CN109726270A - A method for detecting the degree of repetition of articles based on article segmentation and Pearson test - Google Patents
A method for detecting the degree of repetition of articles based on article segmentation and Pearson test Download PDFInfo
- Publication number
- CN109726270A CN109726270A CN201811511826.9A CN201811511826A CN109726270A CN 109726270 A CN109726270 A CN 109726270A CN 201811511826 A CN201811511826 A CN 201811511826A CN 109726270 A CN109726270 A CN 109726270A
- Authority
- CN
- China
- Prior art keywords
- article
- pearson
- segmentation
- detecting method
- segment
- Prior art date
- Legal status (The legal status is an assumption and is not a legal conclusion.
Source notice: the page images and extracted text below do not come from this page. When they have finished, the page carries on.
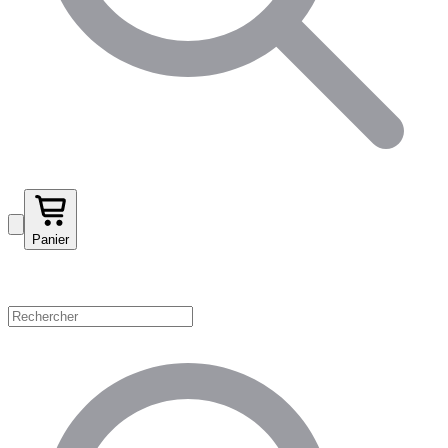
Panier
Magasinez par catégorie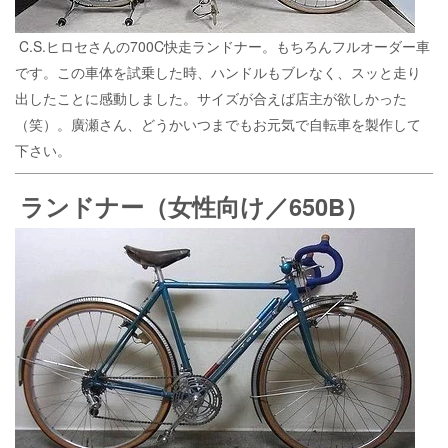
C.S.ヒロセさんの700C快走ランドナー。もちろんフルオーダー車
です。この車体を試乗した時、ハンドルもブレなく、スッと走り
出したことに感動しました。サイズが合えば店主が欲しかった
（笑）。廣瀬さん、どうかいつまでもお元気で自転車を製作して
下さい。
ランドナー（女性向け／650B）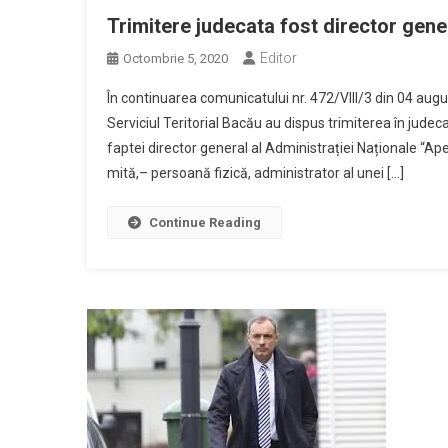
Trimitere judecata fost director gen
Editor
Octombrie 5, 2020
În continuarea comunicatului nr. 472/VIII/3 din 04 augus
Serviciul Teritorial Bacău au dispus trimiterea în judec
faptei director general al Administrației Naționale “Ap
mită,– persoană fizică, administrator al unei […]
Continue Reading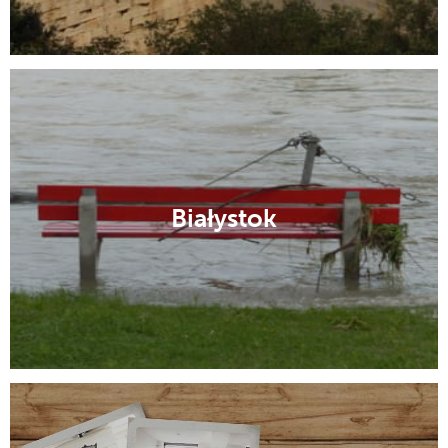
Białystok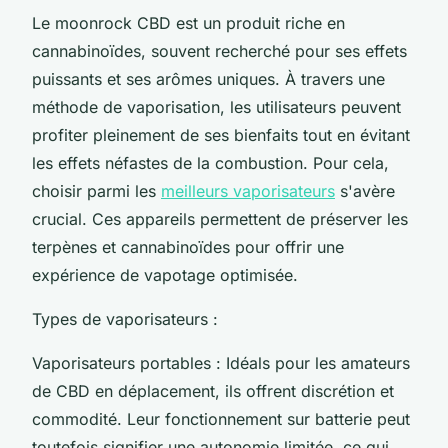
Le moonrock CBD est un produit riche en
cannabinoïdes, souvent recherché pour ses effets
puissants et ses arômes uniques. À travers une
méthode de vaporisation, les utilisateurs peuvent
profiter pleinement de ses bienfaits tout en évitant
les effets néfastes de la combustion. Pour cela,
choisir parmi les
meilleurs vaporisateurs
s'avère
crucial. Ces appareils permettent de préserver les
terpènes et cannabinoïdes pour offrir une
expérience de vapotage optimisée.
Types de vaporisateurs :
Vaporisateurs portables : Idéals pour les amateurs
de CBD en déplacement, ils offrent discrétion et
commodité. Leur fonctionnement sur batterie peut
toutefois signifier une autonomie limitée, ce qui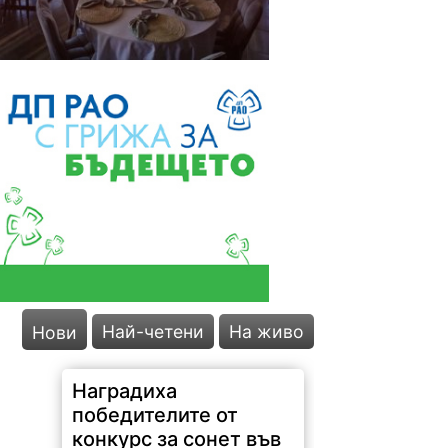
Най-четени
На живо
Нови
Наградиха
победителите от
конкурс за сонет във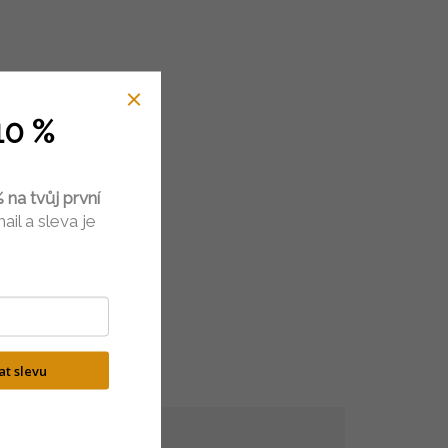
10 %
 na tvůj první
ail a sleva je
kat slevu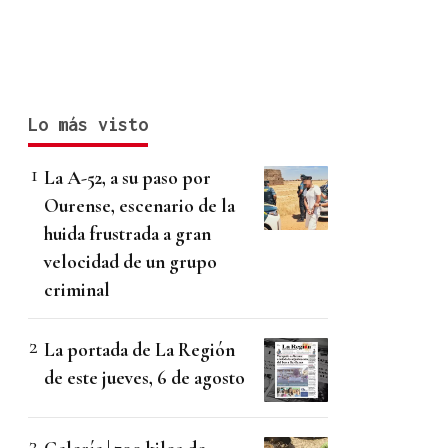
Lo más visto
La A-52, a su paso por
Ourense, escenario de la
huida frustrada a gran
velocidad de un grupo
criminal
La portada de La Región
de este jueves, 6 de agosto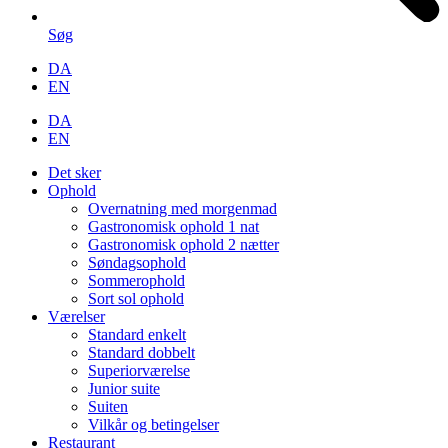
Søg
DA
EN
DA
EN
Det sker
Ophold
Overnatning med morgenmad
Gastronomisk ophold 1 nat
Gastronomisk ophold 2 nætter
Søndagsophold
Sommerophold
Sort sol ophold
Værelser
Standard enkelt
Standard dobbelt
Superiorværelse
Junior suite
Suiten
Vilkår og betingelser
Restaurant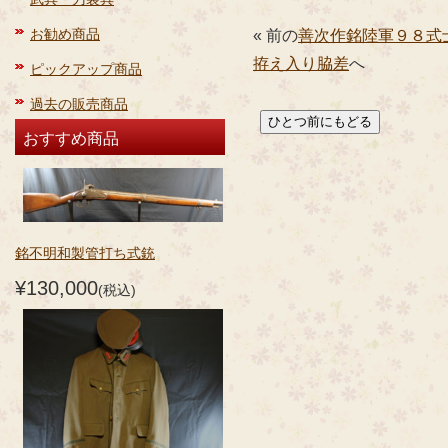
お勧め商品
« 前の
善次作銘陸軍９８式
拵え入り脇差
へ
ピックアップ商品
過去の販売商品
おすすめ商品
銘不明和製管打ち式銃
¥130,000
(税込)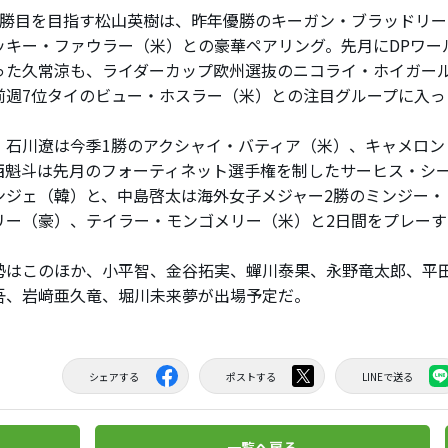
勝目を目指す松山英樹は、昨年優勝のキーガン・ブラッドリー
ッキー・ファウラー（米）との豪華ペアリング。先月にDPワー
った久常涼も、ライダーカップ欧州選抜のニコライ・ホイガー
前週7位タイのビュー・ホスラー（米）との注目グループに入っ
石川遼は今季1勝のアクシャイ・バティア（米）、キャメロン
西魁斗は先月のフォーティネット選手権を制したサーヒス・シ
ンジェ（韓）と、中島啓太は海外女子メジャー2勝のミンジー・
リー（豪）、テイラー・モンゴメリー（米）と2日間をプレーす
はこのほか、小平智、金谷拓実、蟬川泰果、永野竜太郎、平
吾、岩﨑亜久竜、堀川未来夢が出場予定だ。
シェアする
ポストする
LINEで送る
一覧へ戻る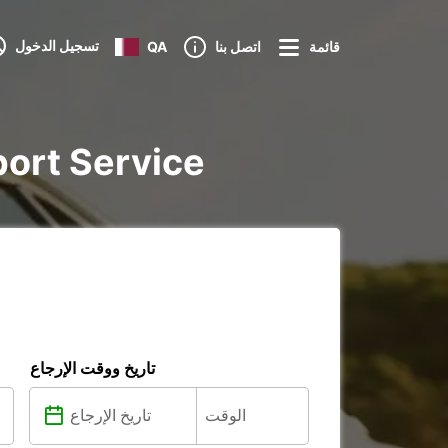
تسجيل الدخول
قائمة
اتصل بنا
QA
تأجير voiture و litaire
تاريخ ووقت الإرجاع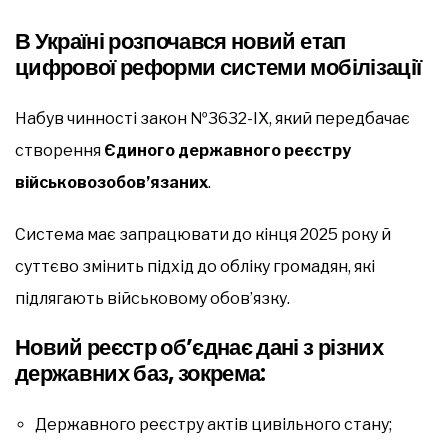
В Україні розпочався новий етап
цифрової реформи системи мобілізації
Набув чинності закон №3632-ІХ, який передбачає
створення
Єдиного державного реєстру
військовозобов’язаних
.
Система має запрацювати до кінця 2025 року й
суттєво змінить підхід до обліку громадян, які
підлягають військовому обов’язку.
Новий реєстр об’єднає дані з різних
державних баз, зокрема:
Державного реєстру актів цивільного стану;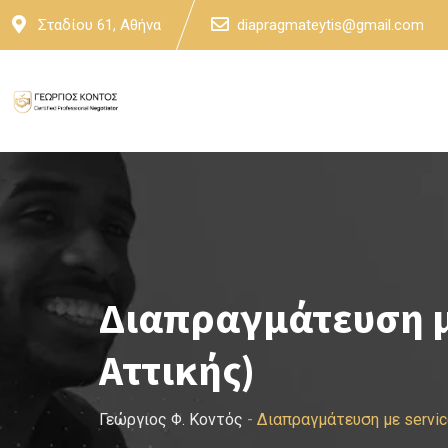
Skip
Σταδίου 61, Αθήνα
diapragmateytis@gmail.com
to
content
Διαπραγμάτευση μ
Αττικής)
Γεώργιος Φ. Κοντός
-
Διαπραγμάτευση με servi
Google has not performed a legal analysis and makes no representation as to the accuracy of the status listed.)
- Granted
Links
- 238000000034 method Methods 0.000 title claims abstract description 20
- 230000011218 segmentation Effects 0.000 title claims abstract description 16
- 238000007689 inspection Methods 0.000 claims abstract description 5
- 238000001514 detection method Methods 0.000 claims abstract description 4
- 230000035945 sensitivity Effects 0.000 claims description 5
- 239000012634 fragment Substances 0.000 claims description 3
- 238000010425 computer drawing Methods 0.000 claims 2
- 238000005516 engineering process Methods 0.000 abstract 2
- 230000003252 repetitive effect Effects 0.000 abstract 1
- 238000003491 array Methods 0.000 description 2
- 230000001419 dependent effect Effects 0.000 description 1
- 238000006073 displacement reaction Methods 0.000 description 1
- 238000002955 isolation Methods 0.000 description 1
- 238000013178 mathematical model Methods 0.000 description 1
Landscapes
- Information Retrieval, Db Structures And Fs Structures Therefor (AREA)
Abstract
The present invention is a kind of article repetition degree detecting method examined based on article segmentation and Pearson.The invention is characterized in that article text is all divided into multiple segments, it then counts the frequency of occurrence of each segment and is arranged according to certain sequence, again by database or the article in other sources carry out same treatment, the data obtained can be depicted as curve, therefore the method for Pearson's inspection can be taken to detect the correlation of two curves, to obtain the repetition degree of two articles.When related coefficient is 0.8-1.0, two article height of explanation are repeated, higher repetition when being 0.6-0.8, moderate repetition when being 0.4-0.6, low repetition when being 0.2-0.4, extremely low repetition or without repeating when being 0.0-0.2.This technology in conjunction with computer technology after can be applicable to paper repeatability detection (being commonly called as paper duplicate checking) in terms of, and improve the artificial difficulty for reducing repetitive rate (being commonly called as drop weight), be of great significance for strike paper act of plagiarism.
Description
Technical field
The present invention relates to a kind of methods that paper repeats degree detecting.
Background technique
Pearson correlation coefficients (Pearson correlation coefficient) are also referred to as Pearson product-moment correlation coefficient
(Pearson product-moment correlation coefficient), is a kind of linearly dependent coefficient, is defined as
The quotient of covariance and standard deviation between two variables:
Above formula defines population correlation coefficient, and common lowercase Greek alpha ρ (rho) is used as and represents symbol.Estimate sample
Pearson correlation coefficient (sample correlation coefficient) can be obtained in covariance and standard deviation, commonly uses English lower case r and represents:
R also can obtain the expression formula with above formula equivalence by the criterion score Estimation of Mean of sample point:
WhereinAnd σXIt is to X respectivelyiCriterion score, sample mean and the sample standard deviation of sample.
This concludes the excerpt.